В кабинете воцарилось молчание. Доктор Одлин разглядывал министра, а тот, в свою очередь, доктора.
— Слушать, как кто-то рассказывает тебе свои сны, довольно утомительно,— заметил лорд Маунтдраго.— Моей супруге иногда что-то снилось, и на следующий день она непременно все пересказывала мне со всеми подробностями. Я чуть ли не на стену лез.
— Меня вы не утомляете,— едва заметно улыбнулся доктор.
— Тогда расскажу вам еще один сон. Я отправился в паб, расположенный в Лаймхаузе1. Надо вам сказать, в этом районе я ни разу в жизни не бывал, да и в пабы не заглядывал с тех пор, как окончил Оксфордский университет. И все же я ясно видел улицу и этот паб, как будто часто бывал в тех местах. Войдя, я увидел камин, рядом стояли большое, обтянутое кожей кресло и маленький диванчик; стойка бара тянулась через всю комнату. У двери стоял круглый столик с мраморным верхом, рядом было два стула. Субботний день уже клонился к вечеру, и в пабе теснился народ. Я был одет как простолюдин, в руке держал кепку, вокруг моей шеи был повязан платок.
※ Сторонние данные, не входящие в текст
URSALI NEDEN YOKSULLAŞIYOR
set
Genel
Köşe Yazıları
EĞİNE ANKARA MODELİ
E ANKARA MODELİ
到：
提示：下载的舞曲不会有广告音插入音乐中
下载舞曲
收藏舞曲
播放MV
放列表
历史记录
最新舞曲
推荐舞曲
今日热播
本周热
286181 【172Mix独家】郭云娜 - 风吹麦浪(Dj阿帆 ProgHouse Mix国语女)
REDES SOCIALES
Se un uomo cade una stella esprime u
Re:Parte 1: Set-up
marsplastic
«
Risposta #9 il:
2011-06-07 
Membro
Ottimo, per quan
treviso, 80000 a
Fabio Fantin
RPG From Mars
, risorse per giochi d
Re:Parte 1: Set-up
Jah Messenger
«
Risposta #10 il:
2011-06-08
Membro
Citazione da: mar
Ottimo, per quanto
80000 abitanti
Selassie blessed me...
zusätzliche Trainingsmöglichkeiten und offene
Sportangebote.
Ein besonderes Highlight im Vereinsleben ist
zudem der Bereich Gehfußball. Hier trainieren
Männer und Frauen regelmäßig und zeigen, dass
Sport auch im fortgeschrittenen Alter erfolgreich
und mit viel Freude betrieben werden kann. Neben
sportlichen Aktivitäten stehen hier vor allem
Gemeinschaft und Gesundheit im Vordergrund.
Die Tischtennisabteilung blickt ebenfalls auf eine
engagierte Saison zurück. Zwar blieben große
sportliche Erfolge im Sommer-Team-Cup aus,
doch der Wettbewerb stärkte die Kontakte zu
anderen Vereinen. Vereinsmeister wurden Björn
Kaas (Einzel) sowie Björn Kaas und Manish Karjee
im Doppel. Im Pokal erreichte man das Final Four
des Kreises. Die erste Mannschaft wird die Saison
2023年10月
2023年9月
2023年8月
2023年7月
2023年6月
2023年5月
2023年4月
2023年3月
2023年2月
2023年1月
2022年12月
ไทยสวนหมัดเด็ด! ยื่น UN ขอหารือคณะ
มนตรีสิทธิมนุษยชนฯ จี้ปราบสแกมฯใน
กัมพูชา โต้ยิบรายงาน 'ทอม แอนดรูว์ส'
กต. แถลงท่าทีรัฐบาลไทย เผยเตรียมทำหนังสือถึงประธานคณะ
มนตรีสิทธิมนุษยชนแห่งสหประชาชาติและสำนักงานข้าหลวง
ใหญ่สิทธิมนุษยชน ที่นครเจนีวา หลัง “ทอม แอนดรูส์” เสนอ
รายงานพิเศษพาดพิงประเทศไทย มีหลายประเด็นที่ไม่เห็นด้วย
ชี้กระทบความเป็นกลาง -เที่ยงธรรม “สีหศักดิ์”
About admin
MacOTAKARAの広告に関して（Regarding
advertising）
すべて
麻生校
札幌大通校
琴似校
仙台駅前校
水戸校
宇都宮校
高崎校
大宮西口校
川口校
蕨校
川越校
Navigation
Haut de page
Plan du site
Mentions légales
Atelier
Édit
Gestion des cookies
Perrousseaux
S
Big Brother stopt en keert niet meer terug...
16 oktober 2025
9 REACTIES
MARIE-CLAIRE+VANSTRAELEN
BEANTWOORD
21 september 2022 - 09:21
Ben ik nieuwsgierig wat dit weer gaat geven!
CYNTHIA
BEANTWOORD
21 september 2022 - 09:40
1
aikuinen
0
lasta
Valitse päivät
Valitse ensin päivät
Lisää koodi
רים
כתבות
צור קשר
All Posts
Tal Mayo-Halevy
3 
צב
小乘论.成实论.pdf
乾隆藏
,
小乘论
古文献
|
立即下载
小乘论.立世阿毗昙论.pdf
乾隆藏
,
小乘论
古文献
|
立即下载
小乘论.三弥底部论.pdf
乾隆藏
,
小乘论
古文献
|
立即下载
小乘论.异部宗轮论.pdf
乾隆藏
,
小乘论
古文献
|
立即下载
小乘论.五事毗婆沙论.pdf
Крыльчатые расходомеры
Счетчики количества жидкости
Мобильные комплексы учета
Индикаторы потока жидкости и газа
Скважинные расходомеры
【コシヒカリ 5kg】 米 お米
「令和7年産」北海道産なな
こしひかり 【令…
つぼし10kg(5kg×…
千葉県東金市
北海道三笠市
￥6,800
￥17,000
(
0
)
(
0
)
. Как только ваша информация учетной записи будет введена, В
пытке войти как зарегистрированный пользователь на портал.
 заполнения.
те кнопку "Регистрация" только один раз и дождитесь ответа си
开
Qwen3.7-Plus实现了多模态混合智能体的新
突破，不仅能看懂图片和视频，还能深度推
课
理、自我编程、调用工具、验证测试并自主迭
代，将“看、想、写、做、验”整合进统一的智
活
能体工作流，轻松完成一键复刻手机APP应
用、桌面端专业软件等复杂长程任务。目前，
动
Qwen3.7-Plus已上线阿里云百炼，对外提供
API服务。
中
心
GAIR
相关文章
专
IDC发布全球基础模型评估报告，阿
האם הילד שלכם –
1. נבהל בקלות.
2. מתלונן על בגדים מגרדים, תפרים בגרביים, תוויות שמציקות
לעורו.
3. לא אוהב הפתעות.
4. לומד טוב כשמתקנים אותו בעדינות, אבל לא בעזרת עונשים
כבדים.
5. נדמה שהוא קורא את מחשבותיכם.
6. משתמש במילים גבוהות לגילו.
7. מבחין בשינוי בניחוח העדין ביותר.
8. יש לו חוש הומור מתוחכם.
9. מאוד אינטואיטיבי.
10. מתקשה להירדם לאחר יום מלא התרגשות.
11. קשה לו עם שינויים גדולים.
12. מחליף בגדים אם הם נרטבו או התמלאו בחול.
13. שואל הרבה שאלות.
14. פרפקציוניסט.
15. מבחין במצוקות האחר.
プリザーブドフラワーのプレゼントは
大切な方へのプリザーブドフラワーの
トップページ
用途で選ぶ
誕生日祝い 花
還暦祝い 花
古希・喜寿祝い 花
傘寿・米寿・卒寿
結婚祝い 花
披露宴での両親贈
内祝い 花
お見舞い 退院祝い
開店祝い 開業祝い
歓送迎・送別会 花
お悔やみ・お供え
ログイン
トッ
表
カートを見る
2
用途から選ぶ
Звучала музыка — играл не то граммофон, не то радиоприемник; перед камином две женщины извивались в каком-то странном танце. Вокруг собрались люди, они смеялись, хлопали в ладоши, подпевали. Кто-то спросил меня: «Выпьем, Билл?» На столе стояли кружки с каким-то темным напитком, который, насколько я понимаю, называют элем. Мужчина, заговоривший со мною, подал мне кружку. Не желая привлекать к себе внимания, я ее осушил. Одна из танцевавших женщин вдруг оторвалась от другой и вцепилась в мою кружку. «Эй, в чем дело?! Кружка-то моя!» — вознегодовала она. «О, простите,— ответил я.— Этот джентльмен предложил мне выпить и налил эль в эту кружку, поэтому я решил, что могу ею воспользоваться». «Ладно, парень,— успокоилась женщина,— я на тебя не в обиде. Пошли-ка танцевать!» Не успел я и рта раскрыть, чтобы отказаться, как она вытащила меня на середину круга, и мы отчебучили какой-то танец. Затем я очутился в кресле, на коленях у меня сидела женщина, и мы пили эль из одной кружки. Должен вам сказать, я никогда не уделял большого внимания сексу и был слишком занят, чтобы затевать какую-нибудь интрижку. Кроме того, величайшее достоинство политического деятеля — незапятнанная репутация, особенно в личной жизни.
1 Рабочий район в Ист-Энде, невдалеке от лондонских доков. (Прим. переводчика.)